Feijao: In Brazil I discovered that I actually like beans (feijao) a lot more than I thought, because the Brazilians make it much better than anywhere I’ve ever tried it.  I gotta say it: Mexican rice and beans don’t hold a candle to Brazilian feijao.

Coconuts! I’d never tried fresh coconut water before going to Brazil, but it may be the most refreshing liquid to have ever existed, especially while enjoyed on the beach.  Take a chilled whole green coconut, punch a hole in the top so you can drink the water inside with a straw.  The idea is so genius… so simple and so so good.  The coconut water is slightly sweet, but very natural tasting.  After you’ve finished the water inside, you can ask the vendor to cut open the coconut so you can scoop out and eat the inside, which tastes just like the water, except it’s a thin layer of jelly.  I can’t describe it well enough, so you’ll just have to try it for yourself one day!

Sucos (fruit juices): I read somewhere that Brazil is home to more fruits than any other country in the world.  Fruit is a very central part of the culture; there are sucos stands on every street corner that churn out the most delicious freshly squeezed fruit juices of all time (can you tell I am prone to hyperbole? except it’s not actually an exaggeration, because they’re really that good).  Acerola, graviola, goiaba, maracuja, capuacu, jaca, caju, mangaba, siriguela… just a sampling of the dozens of fruits that you can choose from to get a delicious and nutritious fruit juice, and all of these are fruits that you definitely can’t find in the U.S.  Brazilians love fruit so much, they even blend it into their alcoholic drinks!  You can get any of the above fruits mixed in with your caipirinha or caipiroska as well.

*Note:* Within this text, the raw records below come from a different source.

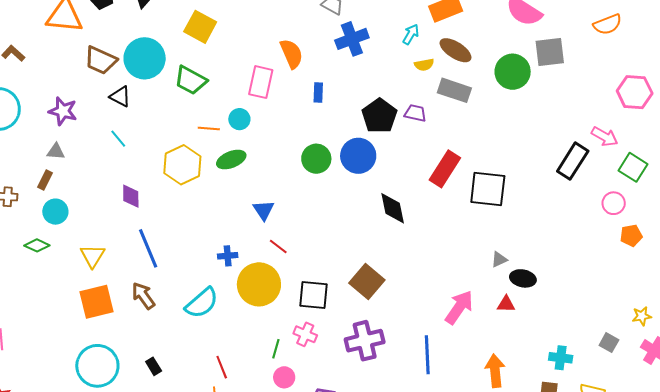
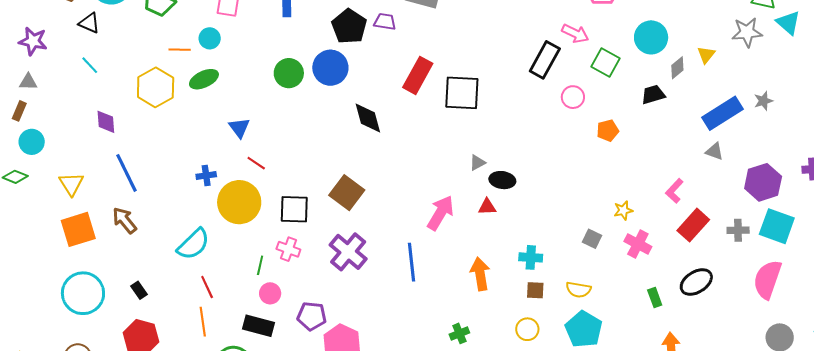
pink circle: (614, 203) -> (573, 97), moved
cyan semicircle: (202, 303) -> (193, 244), moved
purple cross: (365, 341) -> (348, 252), turned -33
cyan cross: (561, 358) -> (531, 257), moved

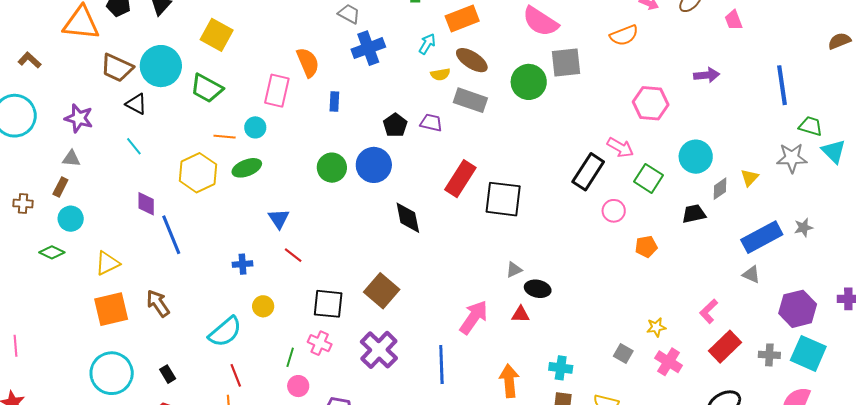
black pentagon: (349, 26) -> (395, 125), size x0.7
blue line: (126, 173) -> (171, 235), moved
yellow triangle: (71, 184) -> (107, 263), turned 32
yellow circle: (239, 202) -> (263, 306), moved, size x0.5

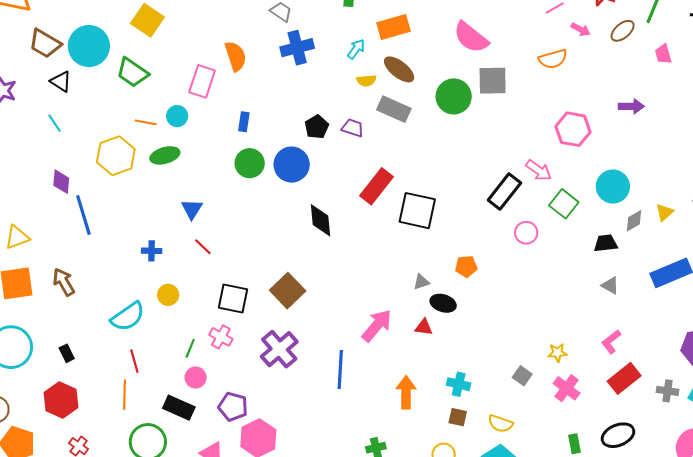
blue rectangle: (334, 101) -> (244, 122), moved
orange pentagon: (646, 247) -> (466, 266), moved
gray triangle: (751, 275) -> (610, 286), moved

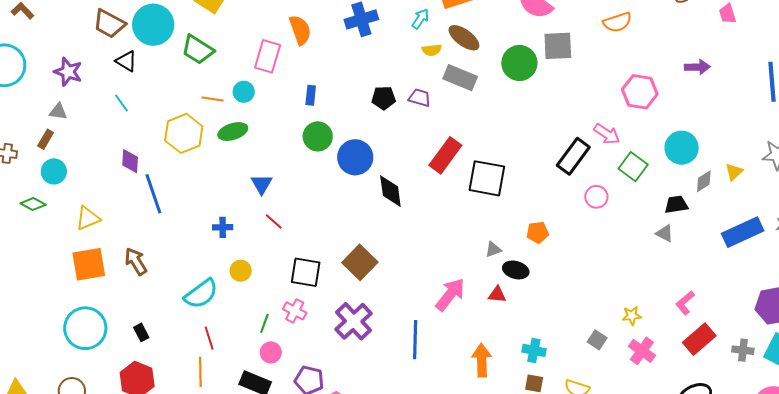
black pentagon: (317, 127) -> (384, 98), turned 30
blue circle: (292, 165) -> (355, 157), moved
gray triangle: (610, 286) -> (665, 233), moved

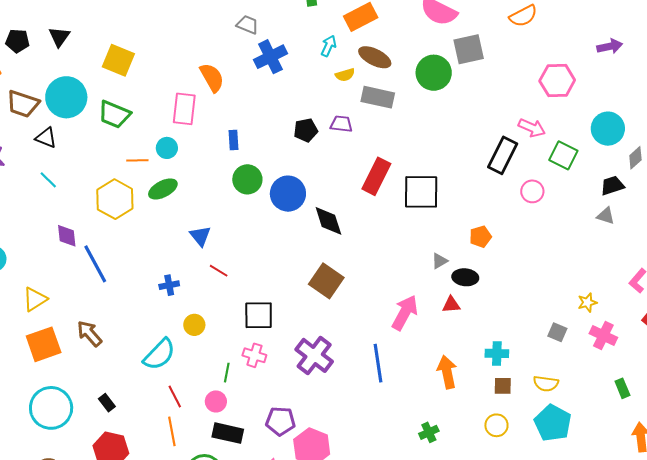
brown square: (360, 262) -> (326, 281), moved
pink circle: (271, 352) -> (216, 401), moved

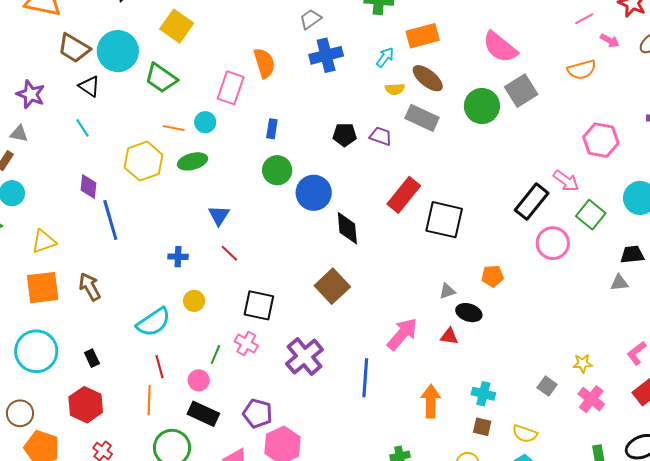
gray trapezoid: (248, 25) -> (310, 19), turned -70
gray square: (469, 49) -> (521, 91), turned -32
pink circle: (532, 191) -> (553, 243), size x1.4
gray triangle: (606, 216) -> (619, 283), turned -36

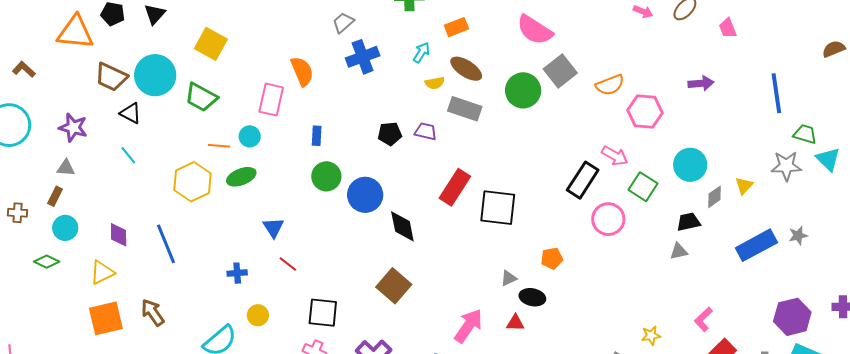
orange rectangle: (423, 36) -> (456, 27), size x0.7
orange semicircle: (582, 70) -> (610, 85), moved
purple diamond: (89, 186) -> (119, 235), moved

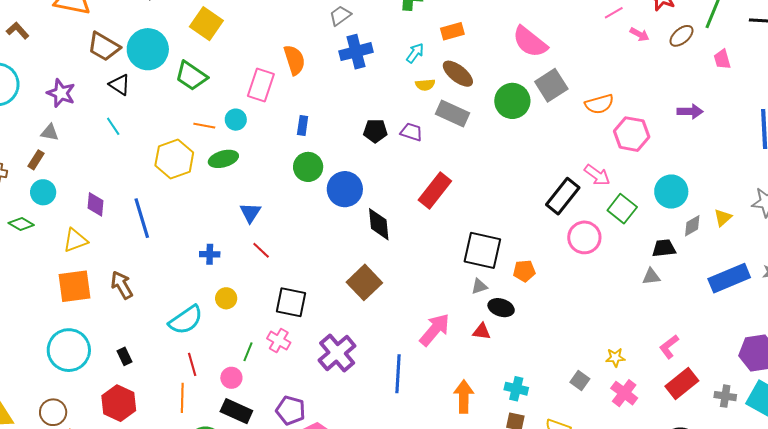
black square: (498, 208) -> (482, 250), moved

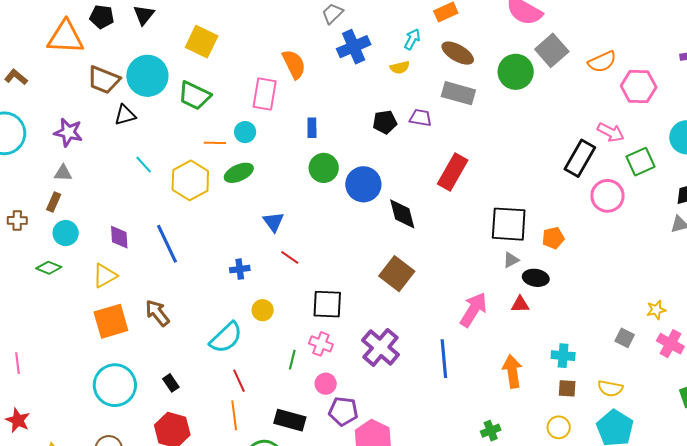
black triangle: (120, 85) -> (125, 115), turned -40
yellow semicircle: (425, 85) -> (400, 67), moved
cyan line: (113, 126) -> (144, 165), moved
green square: (622, 209) -> (640, 162), turned 36
pink circle: (231, 378) -> (326, 384), moved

Churrasco. Brazilians do a damn fine job of grilling meat.  I admit I didn’t eat that much meat while on my trip because I’d been all meated out from Argentina (er… that’s awkward. Also Deniz, that was basically for you… since you love all things “meat” so much HA). But, the few times I ordered grilled chicken or grilled beef it was seriously tasty.  And combined with some feijao with thick-cut bacon bits in it?  Yea, you do the math. DELISH.


3 thoughts on “Brazilian Food: Feijao, Acai, Churrasco, Oh My!

  1. We just left Brazil and as we are vegetarian we didn’t eat that well – lots of pizza, and salad from ‘por kilo’ restaurants. We did LOVE the fruit juices though, especially acai. Mmmm…

    1. Are you purely vegetarian, or pescetarian? I would think eating vegetarian abroad is pretty difficult in general, but in Brazil I thought there was plenty of both veggie and pescetarian options… then again, I’m a total omnivore, so I wouldn’t know how difficult it would be to stick to that diet!